◆ DIRECTIONS: Leave out the pictures and restate the rest of the data exactly.

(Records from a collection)
- Opening Delimiter -

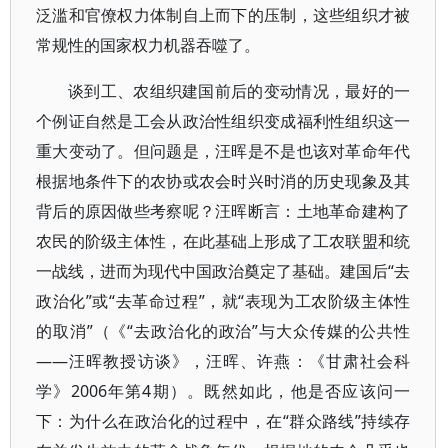
泛滥和官僚权力体制自上而下的压制，这些组织才被
常规性的国家权力机器吞噬了。
谈到工、农组织建国前后的变动情况，最好的一
个例证自然是工会从政治性组织变成福利性组织这一
重大变动了。但问题是，汪晖是不是也该对革命年代
根据地条件下的农协或农会时兴时消的历史现象及其
背后的原因做些考察呢？汪晖断言：土地革命建构了
农民的阶级主体性，在此基础上形成了工农联盟和统
一战线，进而为现代中国政治奠定了基础。建国后“去
政治化”或“去革命过程”，就“表现为工农阶级主体性
的取消”（《“去政治化的政治”与大众传媒的公共性
——汪晖教授访谈》，汪晖、许燕：《甘肃社会科
学》2006年第4期）。既然如此，他是否应该问一
下：为什么在政治化的过程中，在“群众路线”持续存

- Closing Delimiter -

◆ ANSWER AREA:
泛滥和官僚权力体制自上而下的压制，这些组织才被
常规性的国家权力机器吞噬了。
谈到工、农组织建国前后的变动情况，最好的一
个例证自然是工会从政治性组织变成福利性组织这一
重大变动了。但问题是，汪晖是不是也该对革命年代
根据地条件下的农协或农会时兴时消的历史现象及其
背后的原因做些考察呢？汪晖断言：土地革命建构了
农民的阶级主体性，在此基础上形成了工农联盟和统
一战线，进而为现代中国政治奠定了基础。建国后“去
政治化”或“去革命过程”，就“表现为工农阶级主体性
的取消”（《“去政治化的政治”与大众传媒的公共性
——汪晖教授访谈》，汪晖、许燕：《甘肃社会科
学》2006年第4期）。既然如此，他是否应该问一
下：为什么在政治化的过程中，在“群众路线”持续存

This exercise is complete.